Dashboards & Visualizations

Splunk Regex (mail csv data extraction)

Joannna
Explorer

I have a field that's called file_content on an source type.
This has a CSV inside.

Meaning every event has a field (file_content) that has a csv inside it. Every event is an email Can't be field extraction as the "file_content" is really hard to find inside the data.

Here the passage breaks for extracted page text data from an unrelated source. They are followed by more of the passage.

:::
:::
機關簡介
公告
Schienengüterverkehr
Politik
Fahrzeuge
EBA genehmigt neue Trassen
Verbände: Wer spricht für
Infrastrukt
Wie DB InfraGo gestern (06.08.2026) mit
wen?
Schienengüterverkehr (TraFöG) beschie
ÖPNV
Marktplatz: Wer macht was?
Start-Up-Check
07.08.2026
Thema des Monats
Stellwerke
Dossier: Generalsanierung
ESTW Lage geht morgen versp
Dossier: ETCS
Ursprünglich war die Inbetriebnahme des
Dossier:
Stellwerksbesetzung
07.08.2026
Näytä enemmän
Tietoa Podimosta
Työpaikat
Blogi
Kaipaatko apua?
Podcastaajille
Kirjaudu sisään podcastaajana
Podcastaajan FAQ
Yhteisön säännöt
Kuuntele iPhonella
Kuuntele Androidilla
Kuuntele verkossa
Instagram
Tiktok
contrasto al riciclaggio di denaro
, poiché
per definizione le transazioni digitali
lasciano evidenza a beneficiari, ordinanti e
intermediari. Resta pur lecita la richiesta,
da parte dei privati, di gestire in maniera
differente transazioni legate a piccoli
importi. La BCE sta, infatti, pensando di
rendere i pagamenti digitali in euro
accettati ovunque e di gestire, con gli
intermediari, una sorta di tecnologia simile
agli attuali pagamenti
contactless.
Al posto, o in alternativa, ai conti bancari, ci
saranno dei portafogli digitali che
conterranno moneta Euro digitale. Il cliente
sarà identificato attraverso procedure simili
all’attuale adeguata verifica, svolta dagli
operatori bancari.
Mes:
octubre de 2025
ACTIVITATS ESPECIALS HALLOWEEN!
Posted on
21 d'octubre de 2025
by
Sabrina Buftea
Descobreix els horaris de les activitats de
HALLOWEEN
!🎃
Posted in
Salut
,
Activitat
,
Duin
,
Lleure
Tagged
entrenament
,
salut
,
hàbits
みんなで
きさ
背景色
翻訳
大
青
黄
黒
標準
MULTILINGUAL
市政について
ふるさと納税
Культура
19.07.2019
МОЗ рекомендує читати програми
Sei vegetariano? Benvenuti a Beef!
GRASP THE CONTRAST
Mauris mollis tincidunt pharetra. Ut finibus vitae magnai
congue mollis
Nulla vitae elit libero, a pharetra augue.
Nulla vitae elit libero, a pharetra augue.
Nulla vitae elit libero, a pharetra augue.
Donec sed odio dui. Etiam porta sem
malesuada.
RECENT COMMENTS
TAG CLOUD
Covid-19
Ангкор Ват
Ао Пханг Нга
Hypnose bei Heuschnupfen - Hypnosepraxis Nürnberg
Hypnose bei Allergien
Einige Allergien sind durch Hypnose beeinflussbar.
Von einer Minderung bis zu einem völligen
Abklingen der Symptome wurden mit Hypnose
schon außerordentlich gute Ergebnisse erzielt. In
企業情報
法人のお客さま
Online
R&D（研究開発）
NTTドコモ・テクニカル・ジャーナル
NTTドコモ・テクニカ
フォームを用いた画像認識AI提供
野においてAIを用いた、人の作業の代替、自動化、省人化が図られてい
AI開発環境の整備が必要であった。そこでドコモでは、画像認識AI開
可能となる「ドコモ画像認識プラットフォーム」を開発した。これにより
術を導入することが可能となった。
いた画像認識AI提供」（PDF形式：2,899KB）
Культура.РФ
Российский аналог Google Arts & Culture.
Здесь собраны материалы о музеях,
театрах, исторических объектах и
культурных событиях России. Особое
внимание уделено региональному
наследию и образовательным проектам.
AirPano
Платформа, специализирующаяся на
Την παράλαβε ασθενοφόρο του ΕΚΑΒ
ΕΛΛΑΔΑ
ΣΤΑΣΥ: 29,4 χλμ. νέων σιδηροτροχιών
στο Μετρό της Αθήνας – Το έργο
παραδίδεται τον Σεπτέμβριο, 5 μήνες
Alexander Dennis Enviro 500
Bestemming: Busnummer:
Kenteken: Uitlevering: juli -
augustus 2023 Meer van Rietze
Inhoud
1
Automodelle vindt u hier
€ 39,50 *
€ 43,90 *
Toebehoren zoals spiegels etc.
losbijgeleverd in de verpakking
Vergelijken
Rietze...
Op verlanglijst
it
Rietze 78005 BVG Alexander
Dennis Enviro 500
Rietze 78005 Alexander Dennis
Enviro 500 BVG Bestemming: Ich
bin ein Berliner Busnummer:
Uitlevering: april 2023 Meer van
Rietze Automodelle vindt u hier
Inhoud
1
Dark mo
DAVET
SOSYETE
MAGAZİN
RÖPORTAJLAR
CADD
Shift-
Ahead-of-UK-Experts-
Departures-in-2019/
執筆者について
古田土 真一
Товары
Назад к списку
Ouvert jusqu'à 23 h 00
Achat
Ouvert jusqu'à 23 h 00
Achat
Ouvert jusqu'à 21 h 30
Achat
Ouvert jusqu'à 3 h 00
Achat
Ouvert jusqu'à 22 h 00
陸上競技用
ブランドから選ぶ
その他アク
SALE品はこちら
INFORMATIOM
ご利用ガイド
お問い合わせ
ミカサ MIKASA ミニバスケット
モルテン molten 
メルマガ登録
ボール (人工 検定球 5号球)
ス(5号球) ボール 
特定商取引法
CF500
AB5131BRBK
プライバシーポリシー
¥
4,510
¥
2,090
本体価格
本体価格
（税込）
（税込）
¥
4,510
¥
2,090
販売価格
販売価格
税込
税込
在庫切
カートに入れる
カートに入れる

I used the regex query to extract the data, and I have 2 issues with it,

 

1. field TicketNumber has both, but my regex ignores the " and I get number2 on the next column
- ," number , number2 ",
- ,number,


2. It's very slow as I get 1 CSV per hour every day. so i wonder if there is any automation or a better way to do this


First i get all lines:

| makemv delim="
" file_content
| mvexpand file_content
| table file_content _time

Then I get the regex per line

| rex field=file_content "(?P<ContactId>[^\s,]+),(?P<Customernumber>[^\s,]+),(?P<AfterContactWorkDuration>[^\s,]+),(?P<AfterContactWorkEndTimestamp>[^\s,]+),(?P<AfterContactWorkStartTimestamp>[^\s,]+),(?P<AgentInteractionDuration>[^\s,]+),(?P<ConnectedToAgentTimestamp>[^\s,]+),(?P<CustomerHoldDuration>[^\s,]+),(?P<Hierarchygroups_Level1_GroupName>[^\s,]+),(?P<Hierarchygroups_Level2_GroupName>[^\s,]+),(?P<Hierarchygroups_Level3_GroupName>[^\s,]+),(?P<LongestHoldDuration>[^\s,]+),(?P<NumberOfHolds>[^\s,]+),(?P<Routingprofile>[^\s,]+),(?P<Agent>[^\s,]+),(?P<AgentConnectionAttempts>[^\s,]+),(?P<ConnectedToSystemTimestamp>[^\s,]+),(?P<DisconnectTimestamp>[^\s,]+),(?P<InitiationMethod>[^\s,]+),(?P<InitiationTimestamp>[^\s,]+),(?P<LastUpdateTimestamp>[^\s,]+),(?P<NextContactId>[^\s,]+),(?P<PreviousContactId>[^\s,]+),(?P<DequeueTimestamp>[^\s,]+),(?P<Duration>[^\s,]+),(?P<EnqueueTimestamp>[^\s,]+),(?P<Name>[^\s,]+),(?P<TransferCompletedTimestamp>[^\s,]+),(?P<HandleTime>[^\s,]+),(?P<TicketNumber>[^\s,]+),(?P<Account>[^\s,]+),(?P<AccountName>[^\s,]+),(?P<Country>[^\s,]+),(?P<Language>[^\s,]+),(?P<Site>[^\s,]+),(?P<WrapCode>[^\s,]+)"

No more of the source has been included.